Insane Rally Ends Brutally: Beware! Silver Sends Danger Signal to the World
Silver prices have crashed this week. Silver prices have even moved to the lowest level throughout 2026.
According to Refinitiv, silver prices closed at US$67.76 per troy ounce, down 7.05% in Friday’s final trading (20/3/2026).
This weakening extends silver’s suffering to four consecutive days, collapsing 16.1%. Yesterday’s closing price also became the lowest since 19 December 2025.
In the past week, silver prices have tumbled 15.9%. This means silver has been weakening for three consecutive weeks. Since the Iran versus Israel and United States (US) war broke out on 28 February 2026, silver has fallen 27.8%.
Silver prices are currently under pressure in the global market. Price movements reflect changes in currency strength, bond yields, and global tensions. The US dollar is strengthening while Treasury yields are rising.
At the same time, investors are responding to geopolitical developments and inflation risks. Market players are also taking profit after the previous rally.
This combination of factors shapes the direction of precious metals and raises questions about short-term and long-term trends.
Predictions for silver prices indicate that the market is likely to remain volatile in the short term due to interest rate expectations and currency strength.
Prices could remain pressured if bond yields stay high and the dollar continues to strengthen. However, in the long term, silver has potential support from inflation risks, central bank demand, and global economic uncertainty. Changes in monetary policy or interest rate easing could help gold and silver rise from current levels.
Analysts say precious metals are facing pressure due to concerns over interest rate hikes and dollar strength. Investor sentiment remains cautious.

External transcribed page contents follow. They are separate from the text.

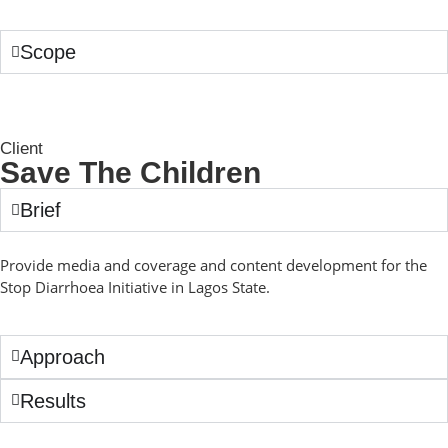
Scope
Client
Save The Children
Brief
Provide media and coverage and content development for the
Stop Diarrhoea Initiative in Lagos State.
Approach
Results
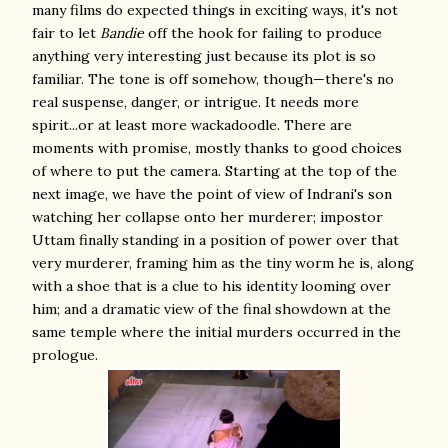
many films do expected things in exciting ways, it's not
fair to let
Bandie
off the hook for failing to produce
anything very interesting just because its plot is so
familiar. The tone is off somehow, though—there's no
real suspense, danger, or intrigue. It needs more
spirit...or at least more wackadoodle. There are
moments with promise, mostly thanks to good choices
of where to put the camera. Starting at the top of the
next image, we have the point of view of Indrani's son
watching her collapse onto her murderer; impostor
Uttam finally standing in a position of power over that
very murderer, framing him as the tiny worm he is, along
with a shoe that is a clue to his identity looming over
him; and a dramatic view of the final showdown at the
same temple where the initial murders occurred in the
prologue.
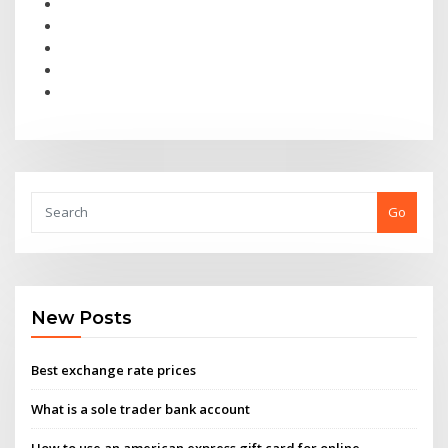
Go
New Posts
Best exchange rate prices
What is a sole trader bank account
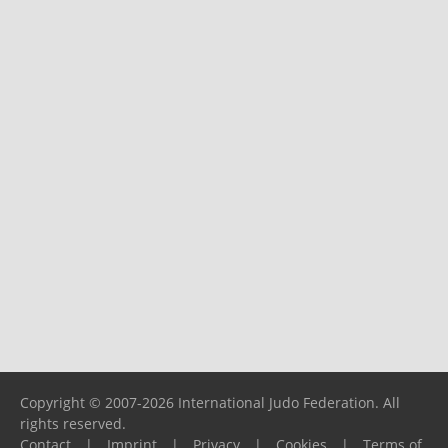
Copyright © 2007-2026 International Judo Federation. All
rights reserved.
Contact
|
Imprint
|
Privacy
|
Cookies
|
Terms of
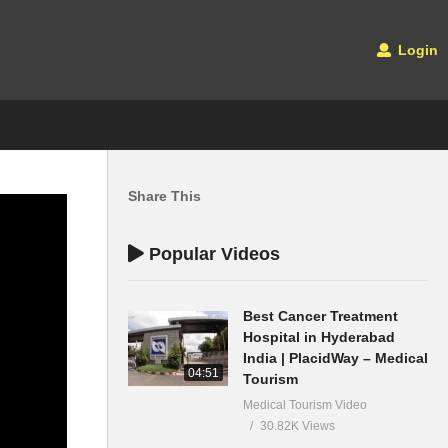
Login
Share This
Popular Videos
Best Cancer Treatment
Hospital in Hyderabad
India | PlacidWay – Medical
04:51
Tourism
Medical Tourism Video
30.82K Views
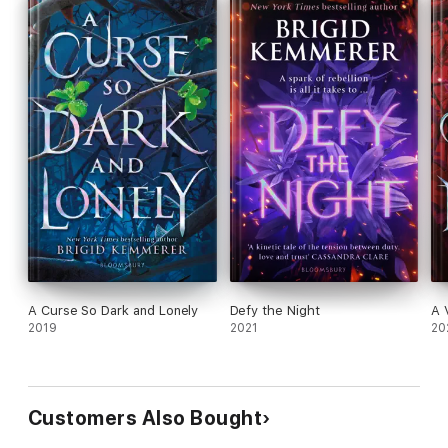
A Curse So Dark and Lonely
Defy the Night
A 
2019
2021
20
Customers Also Bought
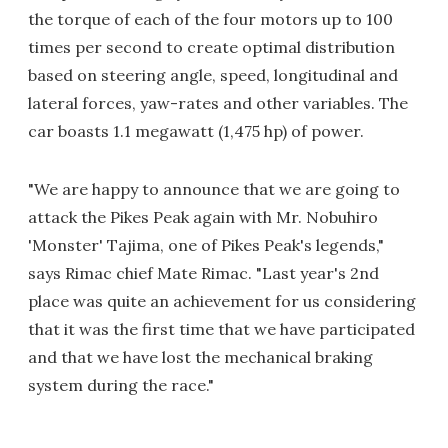
the torque of each of the four motors up to 100
times per second to create optimal distribution
based on steering angle, speed, longitudinal and
lateral forces, yaw-rates and other variables. The
car boasts 1.1 megawatt (1,475 hp) of power.
"We are happy to announce that we are going to
attack the Pikes Peak again with Mr. Nobuhiro
'Monster' Tajima, one of Pikes Peak's legends,"
says Rimac chief Mate Rimac. "Last year's 2nd
place was quite an achievement for us considering
that it was the first time that we have participated
and that we have lost the mechanical braking
system during the race."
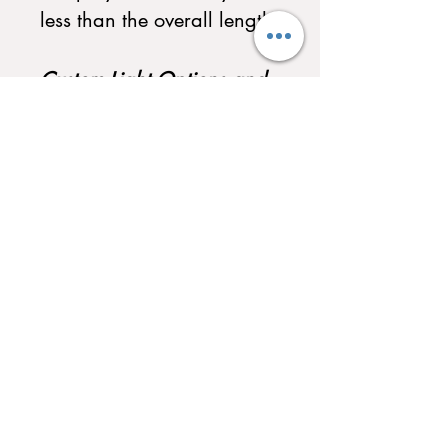
less than the overall length.
Custom Light Options and
Custom Scoreboard
Selections Available. Call
to Customize your
Shuffleboard today!
QUICK LINKS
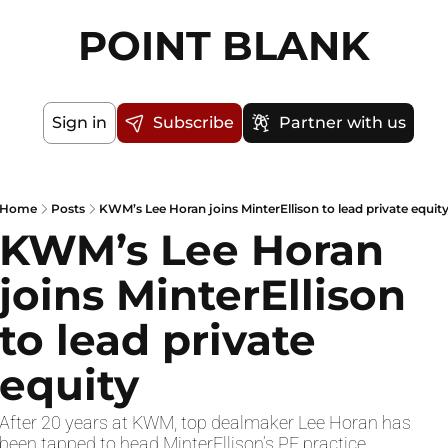
POINT BLANK
Sign in
Subscribe
Partner with us
Home
Posts
KWM’s Lee Horan joins MinterEllison to lead private equit
KWM’s Lee Horan 
joins MinterEllison 
to lead private 
equity
After 20 years at KWM, top dealmaker Lee Horan has 
been tapped to head MinterEllison’s PE practice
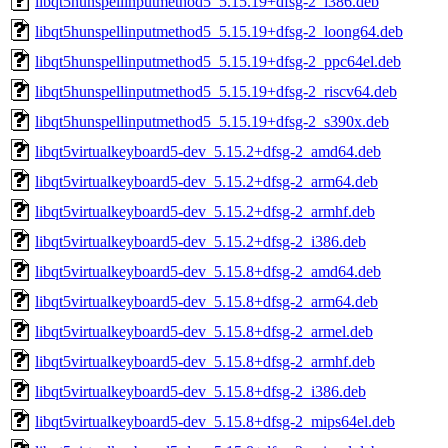
libqt5hunspellinputmethod5_5.15.19+dfsg-2_i386.deb
libqt5hunspellinputmethod5_5.15.19+dfsg-2_loong64.deb
libqt5hunspellinputmethod5_5.15.19+dfsg-2_ppc64el.deb
libqt5hunspellinputmethod5_5.15.19+dfsg-2_riscv64.deb
libqt5hunspellinputmethod5_5.15.19+dfsg-2_s390x.deb
libqt5virtualkeyboard5-dev_5.15.2+dfsg-2_amd64.deb
libqt5virtualkeyboard5-dev_5.15.2+dfsg-2_arm64.deb
libqt5virtualkeyboard5-dev_5.15.2+dfsg-2_armhf.deb
libqt5virtualkeyboard5-dev_5.15.2+dfsg-2_i386.deb
libqt5virtualkeyboard5-dev_5.15.8+dfsg-2_amd64.deb
libqt5virtualkeyboard5-dev_5.15.8+dfsg-2_arm64.deb
libqt5virtualkeyboard5-dev_5.15.8+dfsg-2_armel.deb
libqt5virtualkeyboard5-dev_5.15.8+dfsg-2_armhf.deb
libqt5virtualkeyboard5-dev_5.15.8+dfsg-2_i386.deb
libqt5virtualkeyboard5-dev_5.15.8+dfsg-2_mips64el.deb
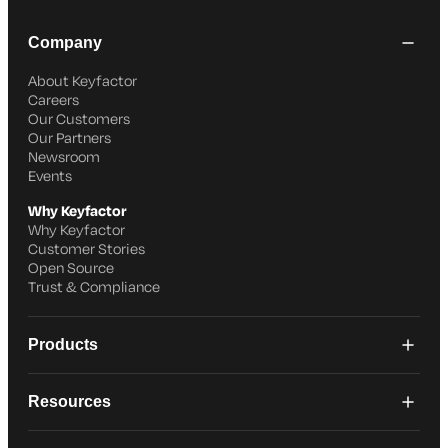
Company
About Keyfactor
Careers
Our Customers
Our Partners
Newsroom
Events
Why Keyfactor
Why Keyfactor
Customer Stories
Open Source
Trust & Compliance
Products
Resources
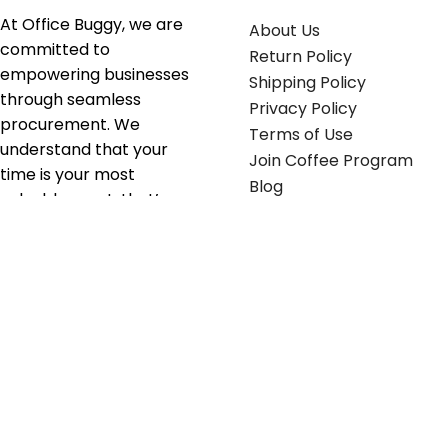
At Office Buggy, we are
About Us
committed to
Return Policy
empowering businesses
Shipping Policy
through seamless
Privacy Policy
procurement. We
Terms of Use
understand that your
Join Coffee Program
time is your most
Blog
valuable asset; that’s
why we’ve optimized the
supply chain to ensure
your essentials are
delivered with zero
friction. We don't just
serve industries—we fuel
their growth.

Silver is also experiencing profit-taking after the previous rise. Technical indicators show overbought conditions, triggering selling action.
The strong US dollar reduces demand for silver because the metal becomes more expensive for buyers using other currencies, thus lowering global demand and pushing prices down.
The dollar index moved to 99.65 in Friday’s trading, from 99.23 in Thursday’s trading this week.
Geopolitical tensions can indeed support price increases, but the impact may be limited if interest rates rise and the dollar strengthens, as these factors are often more dominant than safe-haven asset demand.
Precious metal gold is also declining. However, silver is falling faster. This gap is not coincidental and gives an important signal to investors about what is actually driving the precious metals sell-off right now.
Gold is also experiencing a sharp correction of 10.6% last week. In this month, silver has collapsed 23% while gold only 14%, or not as deep as silver. The gold-to-silver ratio has widened significantly, indicating that silver is receiving additional pressure beyond the general weakening of precious metals.
Silver is not just a safe-haven asset, but also an industrial metal, and this dual identity is currently its weakness.
Around 60% of silver demand comes from the industrial sector such as solar panels, electric vehicle batteries, electronics, and medical equipment. When macroeconomic conditions tighten and growth slows, industrial demand also weakens, along with declining investment demand.
“The global market is experiencing broad selling because investors are seeking the quickest assets to sell. We may be seeing the next phase, where safe-haven assets are also sold to fund purchases of other assets considered to have fallen too deeply,” said Paul Surguy, Managing Director at Kingswood Group, to The Street.
This explains the current situation accurately. Silver is being sold not because its long-term prospects have changed, but because large speculative positions during the 2025 rally are now being unwound.
From Extreme Rally to Brutal Reversal
The story began in January 2026.
Silver surged to an all-time high of $121.60 per troy ounce on 29 January, driven by a combination of safe-haven demand, dollar weakening, and large speculative buying. Throughout 2025, silver prices even rose 135%.
However, on 30 January, everything reversed dramatically.
Silver plunged 33% in one day, the largest daily drop in history, after US President Donald Trump announced the nomination of Kevin Warsh as the next Federal Reserve Chairman. Warsh is known as an “inflation hawk”.
The market immediately changed interest rate expectations, the dollar strengthened sharply, and leveraged positions in precious metals collapsed.
Since then, silver has tried to stabilise in the US$75-US$80 range. However, the decline on 18-19 March became a new wave of weakening, triggered by the Fed’s hawkish stance and the persistently strong dollar.
Silver’s Dual Identity: Strength and Weakness
In the long term, silver is supported by its role in the industrial sector. Solar panel production, electric vehicles, 5G infrastructure, and AI data centres require large amounts of silver.
The Silver Institute even estimates a structural supply deficit for six consecutive years until 2026, where demand exceeds mine production.
However, in the short term, this factor becomes a weakness.
When the economy slows or interest rates are high, industrial demand also falls. This differs from gold, which is supported by more stable central bank purchases.
Currently, silver faces dual pressures: tight monetary policy weakening investment interest and economic uncertainty pressuring industrial demand.
Silver’s recovery depends on the same macro factors pressuring it: easing inflation, dollar weakening, and strengthening industrial demand.